I feel he is disappointed with his lot in life.
Not sure what I'm expecting here to be honest, but have no one in RL to talk to.
If you read this, thank you!

despomum41 Tue 05-May-15 11:58:05

sounds like he`s the one with the problem , do you think you deal with everything yourself because of his reaction to situations , putting you down infront of the kids is not on . Maybe you both need to go for counselling he sounds as if he has his own issues, its easy to blame someone else and much harder to blame the person in the mirror

Lotsofponies Tue 05-May-15 12:08:35

His behavior towards you hardly sounds conducive to encouraging you to open up. This probably makes him more frustrated and the problem gets worse. It's not your fault, its just what has happened. I would highly recommend counseling. When me and OH went we had the initial one together, then and individual session each and then together again. A good counselor will pick up on the dynamics and help you both to see how your communication styles are affecting each other. I thinks its a positive that he has suggested it.

despomum41 Tue 05-May-15 12:14:37

well said |Lotsofponies i was in the same position before i could suggest counselling my partner just disappeared sad packed his bags 6 months ago apparently my communication was not good.

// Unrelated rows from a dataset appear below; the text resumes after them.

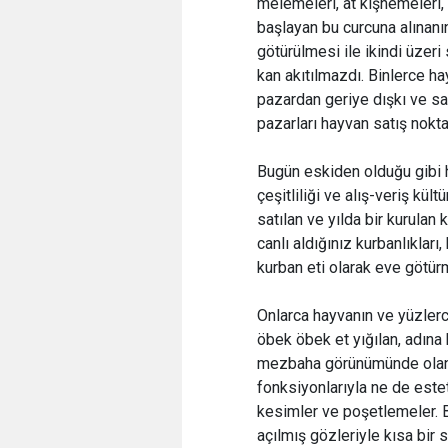
melemeleri, at kişnemeleri, 
başlayan bu curcuna alınanı
götürülmesi ile ikindi üzeri
kan akıtılmazdı. Binlerce ha
pazardan geriye dışkı ve s
pazarları hayvan satış nokta
Bugün eskiden olduğu gibi 
çeşitliliği ve alış-veriş kül
satılan ve yılda bir kurulan 
canlı aldığınız kurbanlıkları
kurban eti olarak eve götür
Onlarca hayvanın ve yüzlerc
öbek öbek et yığılan, adına 
mezbaha görünümünde olan 
fonksiyonlarıyla ne de esteti
kesimler ve poşetlemeler. 
açılmış gözleriyle kısa bir 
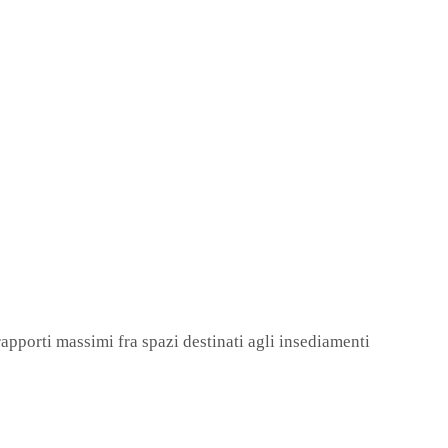
 rapporti massimi fra spazi destinati agli insediamenti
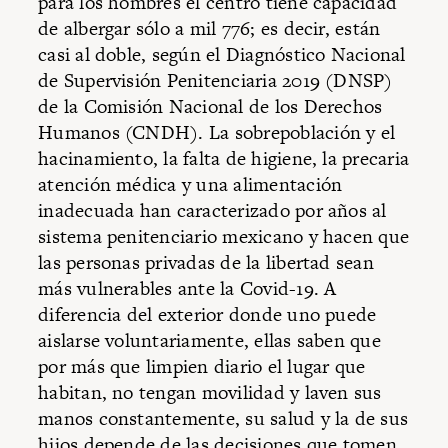
para los hombres el centro tiene capacidad
de albergar sólo a mil 776; es decir, están
casi al doble, según el Diagnóstico Nacional
de Supervisión Penitenciaria 2019 (DNSP)
de la Comisión Nacional de los Derechos
Humanos (CNDH). La sobrepoblación y el
hacinamiento, la falta de higiene, la precaria
atención médica y una alimentación
inadecuada han caracterizado por años al
sistema penitenciario mexicano y hacen que
las personas privadas de la libertad sean
más vulnerables ante la Covid-19. A
diferencia del exterior donde uno puede
aislarse voluntariamente, ellas saben que
por más que limpien diario el lugar que
habitan, no tengan movilidad y laven sus
manos constantemente, su salud y la de sus
hijos depende de las decisiones que tomen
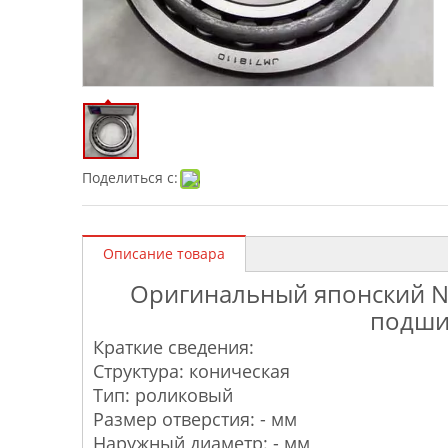
Поделиться с:
Описание товара
Оригинальный японский N
подши
Краткие сведения:
Структура: коническая
Тип: роликовый
Размер отверстия: - мм
Наружный диаметр: - мм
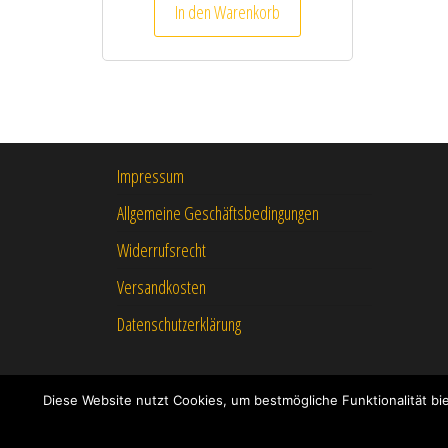
In den Warenkorb
Impressum
Allgemeine Geschäftsbedingungen
Widerrufsrecht
Versandkosten
Datenschutzerklärung
Diese Website nutzt Cookies, um bestmögliche Funktionalität b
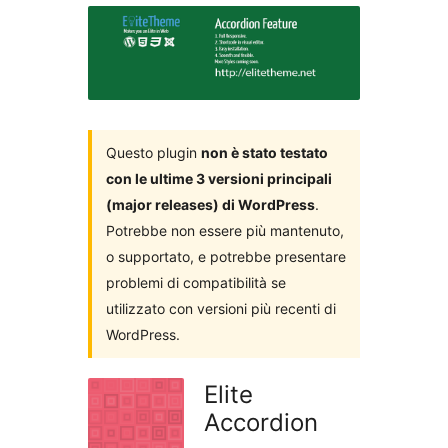
i
plugin
Questo plugin
non è stato testato
con le ultime 3 versioni principali
(major releases) di WordPress
.
Potrebbe non essere più mantenuto,
o supportato, e potrebbe presentare
problemi di compatibilità se
utilizzato con versioni più recenti di
WordPress.
Elite
Accordion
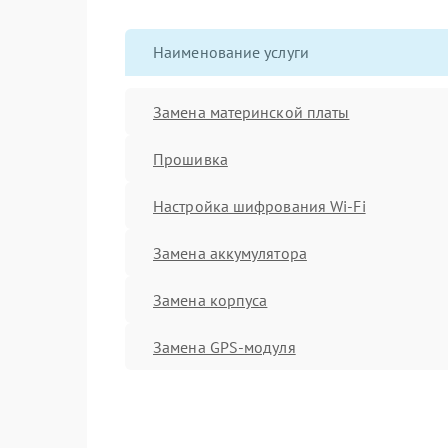
Наименование услуги
Замена материнской платы
Прошивка
Настройка шифрования Wi-Fi
Замена аккумулятора
Замена корпуса
Замена GPS-модуля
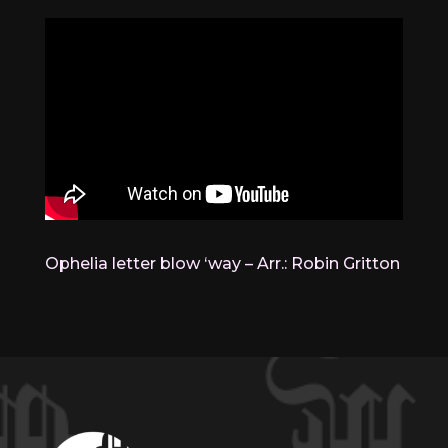
Ophelia letter blow ‘way – Arr.: Robin Gritton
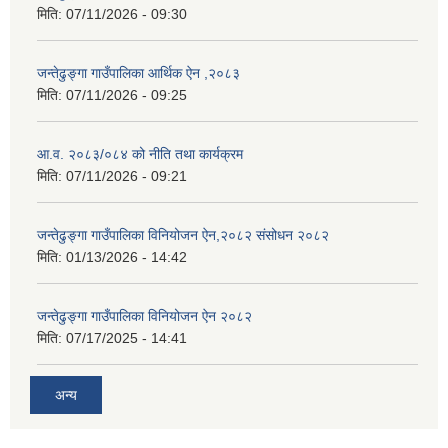
मिति:
07/11/2026 - 09:30
जन्तेढुङ्गा गाउँपालिका आर्थिक ऐन ,२०८३
मिति:
07/11/2026 - 09:25
आ.व. २०८३/०८४ को नीति तथा कार्यक्रम
मिति:
07/11/2026 - 09:21
जन्तेढुङ्गा गाउँपालिका विनियोजन ऐन,२०८२ संसोधन २०८२
मिति:
01/13/2026 - 14:42
जन्तेढुङ्गा गाउँपालिका विनियोजन ऐन २०८२
मिति:
07/17/2025 - 14:41
अन्य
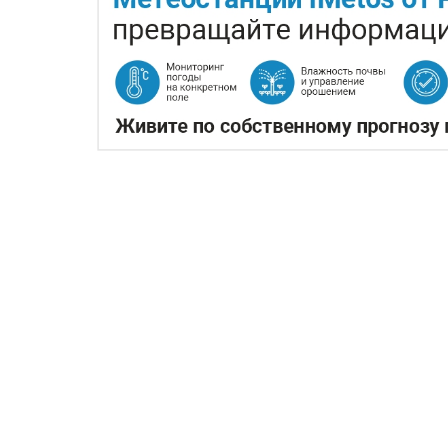
КАЗАХСТАНСКОЕ СЕЛЬ
ПРОИЗВОДСТВА АВИАТ
05.08.2026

hope you get things sorted soon xxx

nicenewdusters Tue 05-May-15 12:20:41

I don't think I'd be very open and talkative with somebody who does all the things highlighted in your op. I guess you're wondering is it the chicken or the egg situation, which came first, you don't talk because of the way he is, or he's like he is because you don't communicate with him ?

Counselling sounds like a sensible way forward, lotsofponies post is interesting. I would be worried if the way he talks sometimes makes you feel sick, that's pretty extreme.

Do you talk openly with family and friends, or is it just him that you have difficulty speaking freely with ?

Mickeyanonymouse Tue 05-May-15 14:53:26

Thank you everyone for the advice, I guess it probably is a bit of a chicken and egg situation!
When I say I feel sick with how he speaks to me, I mean sick to the stomach that his opinion of me is so low. Not that he is using bad language, offensive terms etc
I'm not great at sharing feelings, but I used to be better. My self confidence in some ways is not good.
Will approach the counselling with an open mind - did it work for you lotsofponies?
despomum, so sorry to see what happened to you, i hope you're getting on ok.

Lotsofponies Tue 05-May-15 17:32:29

Yes it has helped. My partner and I have been together for 18 years. After the birth of child no 3 we were just so busy we sort of co existed, snappy, resentful of each others spare time and hadn't even realized. He got depressed and introverted and both of us thought that the other had 'gone off' them.

The crisis came last Sept when he ended up drunk and snogged another (younger!)woman at his brothers wedding, he was totally shocked at his behavior and realized that something was really wrong, 6 weeks later he finally told me, or rather I managed to extract the truth as I new something serious had happened. We knew we didn't want this to be the end and sort of stumbled across counseling, we had never ever considered it before.

The Counseling has really helped us to see how we got to that stage, how our communicating styles differed and lead to misunderstandings. She focused on the importance of both parties putting 'in' to a relationship rather than leaving it to chance, or expecting that love alone will see you through, as we had done for the previous 15 years.

Has it worked? Yes. We are communicating much better and have had more sex, laughter and fun in the last few months than the previous 3 years. He still has terrible guilt and shame about what he did. My self confidence has taken a battering and I still don't feel totally secure, but it is still quite early days as far as infidelity goes. The main thing is we are able to talk about it. Hope things get better for you.